Herman Davis (1888–1923)
Herman Davis was an outstanding marksman who distinguished himself in the U.S. Army during World War I. General John J. Pershing listed Davis fourth on a list of the greatest heroes of World War I.
Herman Davis was born on January 3, 1888, at Big Lake Island, which later became Manila (Mississippi County), the son of Jeff and Mary Ann Vance Davis. The family operated a country store and supplemented its meager income with hunting, fishing, and farming. Davis quit school after the fourth grade to help support the family. He grew up in the woods and became a hunting guide at an early age, thought to be in his teens. Davis was an accurate shot and in the period before federal game laws set game limits, killing as many as 400 ducks per day with his cousin, James Davis. The ducks were sold and shipped by the hunters to northern markets, where the hunters earned one dollar per duck.
Although initially rejected for military service because of his 5’3″ frame, Davis was eventually drafted and was inducted into the Army on March 4, 1918, in Blytheville (Mississippi County). He was sent to Camp Pike for training and then sailed for France on June 15, 1918, as a member of Company I, 113th Infantry Regiment, Twenty-ninth Division. Davis had been married, but his wife left him and their son. When Davis was drafted, his mother took care of the child.
Davis was a scout and was required to go out in advance of his company. Many times, he encountered poison gas. On patrol in a valley near Verdun, his platoon came under fire from a German machine gun situated on a hill on Molleville Farm. Davis crawled within fifty yards of the gun and killed four enemy gunners. In other engagements, Davis was credited for killing fifteen enemy gunners in a machine gun nest and eleven enemy soldiers climbing out of a dugout. Another time, a group of enemy soldiers were trying to set up a machine gun in an area they thought was out of range of American troops. Davis shot and killed five of the enemy soldiers. He reportedly stated that 1,000 yards was “just good shootin’ distance.” Davis was honorably discharged from the Army on May 29, 1919.
The United States awarded Davis the Distinguished Service Cross, and France presented him with the Croix de Guerre with Palm, the Croix de Guerre with Gilt Star, and the French Medaille Militaire.

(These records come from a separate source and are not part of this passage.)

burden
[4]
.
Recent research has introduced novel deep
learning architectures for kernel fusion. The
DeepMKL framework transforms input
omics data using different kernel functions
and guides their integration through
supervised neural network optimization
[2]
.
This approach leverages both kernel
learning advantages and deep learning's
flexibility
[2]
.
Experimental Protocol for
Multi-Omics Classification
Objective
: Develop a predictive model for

Davis returned to Manila and began work at the Big Lake Hunting Club. He told no one about his war record or his exposure to poison gas. His friends and family learned of his heroism only after Pershing’s list was published. At their insistence, he took the medals from a tackle box and reluctantly showed them.
By mid-1922, Davis’s health began to fail. His exposure to poison gas during the war caused him to develop tuberculosis, and he eventually became too weak to work. Members of the Dud Cason American Legion Post in Blytheville transported him to the Veteran’s Hospital in Memphis for surgery, where he died during an operation on January 5, 1923.

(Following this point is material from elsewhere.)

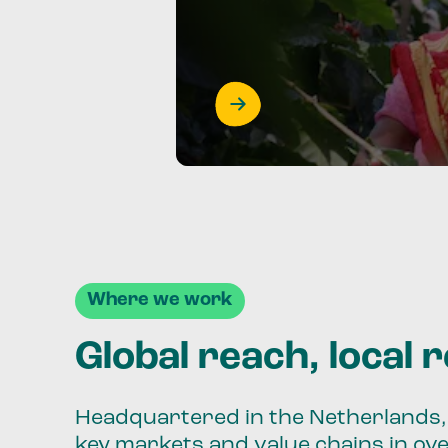
Where we work
Global reach, local 
Headquartered in the Netherlands, 
key markets and value chains in ov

In 1925, the city of Manila donated land on the corner of Baltimore Street and Highway 18 to memorialize Davis. A “pennies drive” by Arkansas school children helped pay for a twenty five-foot granite spire behind a life-sized marble statue of Davis. The statue was unveiled on Memorial Day in 1925. Davis’s body was moved from the Manila Cemetery, where Davis was buried in 1923, and interred at the base of the monument. On April 7, 1995, the monument was entered on the National Register of Historic Places.

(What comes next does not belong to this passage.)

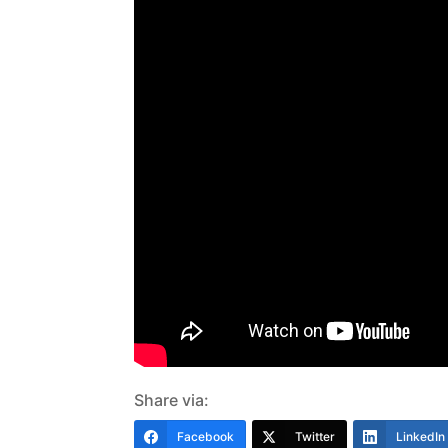
Share via:
Facebook
Twitter
LinkedIn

In 1954, the iron fountain near the entrance to the Old State House in Little Rock (Pulaski County) was renamed the Herman Davis Memorial Fountain, and a plaque was added in his honor. The fountain had been a part of Arkansas’s exhibit at the 1876 Centennial Exposition in Philadelphia.
For additional information:
Polston, Michael David. “Arkansas’s Forgotten Hero.”Arkansas Gazette, November 6, 1988, p. 1C.
Ross, Margaret Smith. “Herman Davis, Forgotten Hero.” Arkansas Historical Quarterly 14 (Spring 1955): 51–61.
Snider, Nan. “Herman Davis: World War One Hero.” Country Chronicles, June 1993,: 1–4.
Vermillion, Ricky. “The Story of Herman Davis.” Craighead County Historical Quarterly 7 (Autumn 1969): 15–19.